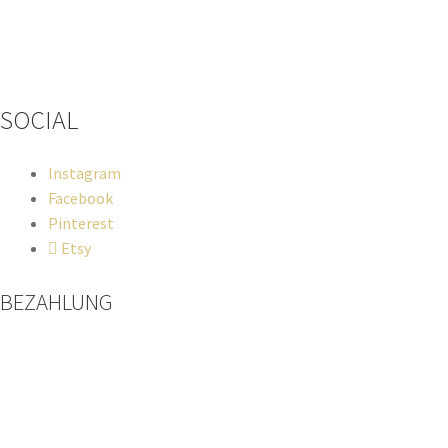
Wenn du Fragen zu deiner Bestellung oder zu Produkten haben
solltest, dann schreib einfach eine Mail
an
hello@everywhereyougo.de
SOCIAL
Instagram
Facebook
Pinterest
Etsy
BEZAHLUNG
Paypal
Kreditkarte
Sofort Überweisung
#####
Pictures aside, print every line of the material exactly.

Wenn du Fragen zu deiner Bestellung oder zu Produkten haben
solltest, dann schreib einfach eine Mail
an
hello@everywhereyougo.de
SOCIAL
Instagram
Facebook
Pinterest
Etsy
BEZAHLUNG
Paypal
Kreditkarte
Sofort Überweisung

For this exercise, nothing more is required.